§ DATA EXCERPTS:
%%

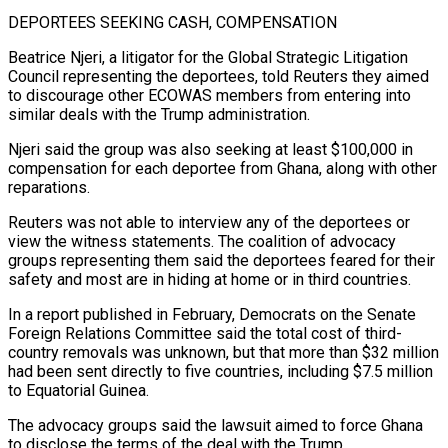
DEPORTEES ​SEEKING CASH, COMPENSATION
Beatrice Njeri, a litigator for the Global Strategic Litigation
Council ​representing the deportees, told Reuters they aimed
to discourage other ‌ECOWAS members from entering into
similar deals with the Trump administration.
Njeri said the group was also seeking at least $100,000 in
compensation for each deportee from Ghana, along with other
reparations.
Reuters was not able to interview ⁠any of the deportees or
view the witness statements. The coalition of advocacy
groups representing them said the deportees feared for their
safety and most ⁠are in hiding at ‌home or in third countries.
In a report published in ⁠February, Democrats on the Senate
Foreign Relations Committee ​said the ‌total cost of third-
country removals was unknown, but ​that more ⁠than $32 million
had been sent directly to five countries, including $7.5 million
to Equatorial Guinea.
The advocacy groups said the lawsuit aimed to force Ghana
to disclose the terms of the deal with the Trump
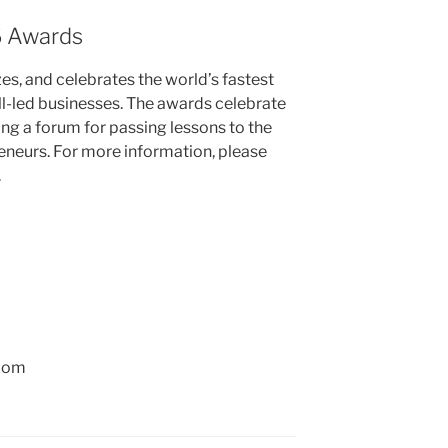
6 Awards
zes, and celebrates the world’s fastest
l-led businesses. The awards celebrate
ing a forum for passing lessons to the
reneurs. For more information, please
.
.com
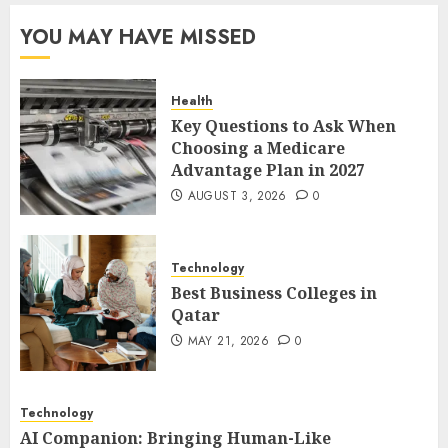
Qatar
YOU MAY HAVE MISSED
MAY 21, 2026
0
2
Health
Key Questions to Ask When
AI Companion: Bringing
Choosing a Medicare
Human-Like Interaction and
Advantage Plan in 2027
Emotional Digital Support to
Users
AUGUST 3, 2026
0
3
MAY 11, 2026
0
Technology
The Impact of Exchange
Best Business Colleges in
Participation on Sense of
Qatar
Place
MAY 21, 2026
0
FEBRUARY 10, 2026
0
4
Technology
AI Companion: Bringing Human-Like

%%

§ THE TASK: Restate the entries above word for word, minus the pictures.

§ RESULT:
DEPORTEES ​SEEKING CASH, COMPENSATION
Beatrice Njeri, a litigator for the Global Strategic Litigation
Council ​representing the deportees, told Reuters they aimed
to discourage other ‌ECOWAS members from entering into
similar deals with the Trump administration.
Njeri said the group was also seeking at least $100,000 in
compensation for each deportee from Ghana, along with other
reparations.
Reuters was not able to interview ⁠any of the deportees or
view the witness statements. The coalition of advocacy
groups representing them said the deportees feared for their
safety and most ⁠are in hiding at ‌home or in third countries.
In a report published in ⁠February, Democrats on the Senate
Foreign Relations Committee ​said the ‌total cost of third-
country removals was unknown, but ​that more ⁠than $32 million
had been sent directly to five countries, including $7.5 million
to Equatorial Guinea.
The advocacy groups said the lawsuit aimed to force Ghana
to disclose the terms of the deal with the Trump
6 Awards
zes, and celebrates the world’s fastest
l-led businesses. The awards celebrate
ing a forum for passing lessons to the
reneurs. For more information, please
.
.com
Qatar
YOU MAY HAVE MISSED
MAY 21, 2026
0
2
Health
Key Questions to Ask When
AI Companion: Bringing
Choosing a Medicare
Human-Like Interaction and
Advantage Plan in 2027
Emotional Digital Support to
Users
AUGUST 3, 2026
0
3
MAY 11, 2026
0
Technology
The Impact of Exchange
Best Business Colleges in
Participation on Sense of
Qatar
Place
MAY 21, 2026
0
FEBRUARY 10, 2026
0
4
Technology
AI Companion: Bringing Human-Like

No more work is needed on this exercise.